Now to answer our original question, we believe “modeling a chatbot” for a certain use case takes a lot of effort and it can be viewed as a major bottleneck of the chatbot design process. Today, this process takes a lot of time and effort. Bad chatbots are results of this imbalance of the effort or the time that the developers have to put vs. the end results. Current advancements in DeepLearning have certainly made the modeling process efficient but as many real-life evidences suggest, there is a huge gap to fill. All of these wonderful, professionally built conversational AI applications had gone through a massive modeling process focused on a certain use case. Maybe we can say that, the “human instructing another human” scenario is the ceiling or the ultimate benchmark of conversational “modeling efficiency” where the developer expresses the process flow very conveniently and efficiently to the other party. We can clearly see that this is a fundamental bottleneck of conversational AI design.

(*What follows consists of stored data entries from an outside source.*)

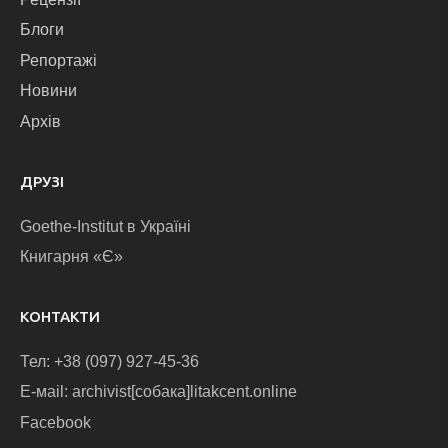
Блоги
Репортажі
Новини
Архів
ДРУЗІ
Goethe-Institut в Україні
Книгарня «Є»
КОНТАКТИ
Тел: +38 (097) 927-45-36
E-маіl: archivist[собака]litakcent.online
Facebook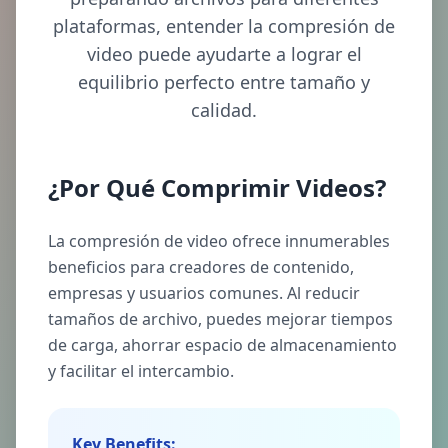
plataformas, entender la compresión de
video puede ayudarte a lograr el
equilibrio perfecto entre tamaño y
calidad.
¿Por Qué Comprimir Videos?
La compresión de video ofrece innumerables
beneficios para creadores de contenido,
empresas y usuarios comunes. Al reducir
tamaños de archivo, puedes mejorar tiempos
de carga, ahorrar espacio de almacenamiento
y facilitar el intercambio.
Key Benefits: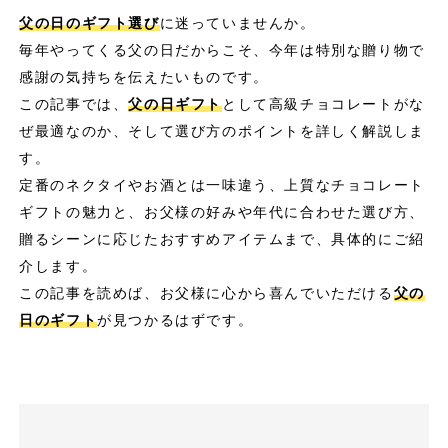
父の日のギフト選び
に迷っていませんか。
毎年やってくる父の日だからこそ、今年は特別な贈り物で
感謝の気持ちを伝えたいものです。
この記事では、
父の日ギフト
として高級チョコレートがな
ぜ最適なのか、そして選び方のポイントを詳しく解説しま
す。
定番のネクタイやお酒とは一味違う、上質なチョコレート
ギフトの魅力と、お父様の好みや年代に合わせた選び方、
贈るシーンに応じたおすすめアイテムまで、具体的にご紹
介します。
この記事を読めば、お父様に心から喜んでいただける
父の
日のギフト
が見つかるはずです。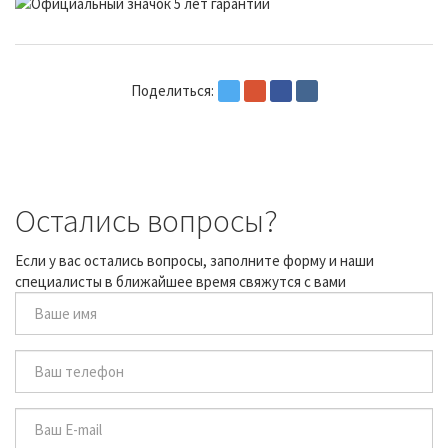
Поделиться:
Остались вопросы?
Если у вас остались вопросы, заполните форму и наши
специалисты в ближайшее время свяжутся с вами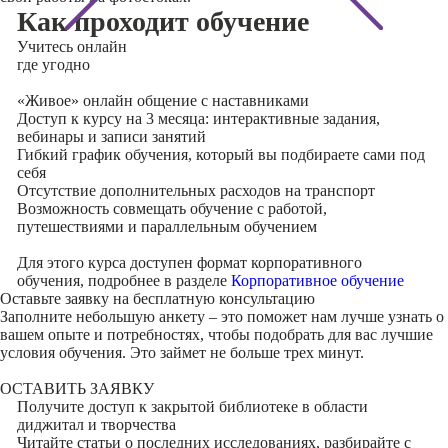
Как проходит обучение
Учитесь
онлайн
где угодно
«Живое» онлайн общение с наставниками
Доступ к курсу на 3 месяца: интерактивные задания,
вебинары и записи занятий
Гибкий график обучения, который вы подбираете сами под
себя
Отсутствие дополнительных расходов на транспорт
Возможность совмещать обучение с работой,
путешествиями и параллельным обучением
Для этого курса доступен формат корпоративного
обучения, подробнее в разделе
Корпоративное обучение
Оставьте заявку на
бесплатную консультацию
Заполните небольшую анкету – это поможет нам лучше узнать о
вашем опыте и потребностях, чтобы подобрать для вас лучшие
условия обучения. Это займет не больше трех минут.
ОСТАВИТЬ ЗАЯВКУ
Получите доступ к
закрытой библиотеке
в области
диджитал и творчества
Читайте статьи о последних исследованиях, разбирайте с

There are many technologies emerging with the promise to make conversational AI more humanistic and reliable. Still the day we see a human-like chatbot in a website will not be soon enough until we address this fundamental bottleneck of conversation modeling. Natural Language Processing techniques are coming to technology maturity nowadays and there are technologies emerging for Natural Language Generation purposes as well. But their direct contribution to improve the expressive power related to conversational modeling is not drastically improving with the same “wow” factor attached to their individual performance in their own applications.
We, at Cognius, try to solve exactly this problem by creating a framework where developers can conveniently represent process flows of conversational scenarios and build conversational AI use cases efficiently. We understand that it is a massive challenge. But we are committed to solving conversational modeling, one step at a time!. For this purpose, we created our Conversational Modeling Language (CML) based on our patented framework called “3 Block Concept”. I thought of concluding this article, leaving the space for another article to discuss CML in detail.